Work to be completed: Would you transcribe each entry precisely as it stands, setting aside any images?

------ Available records

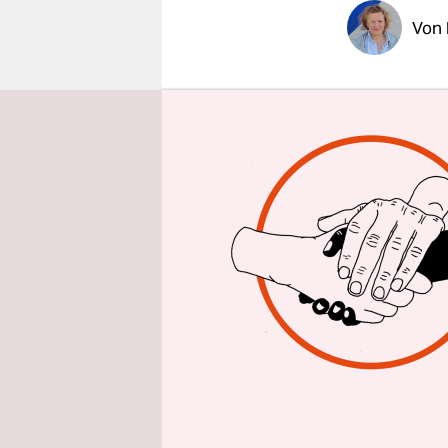
epaper login
Von
Dieser Frü
Sarkozy se
mehrere Mi
verlangten
öffentlich
die Gewin
Die Demons
vergangen
gesteckt w
die die re
durchgesetz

------------

Answer below:
epaper login
Von
Dieser Frü
Sarkozy se
mehrere Mi
verlangten
öffentlich
die Gewin
Die Demons
vergangen
gesteckt w
die die re
durchgesetz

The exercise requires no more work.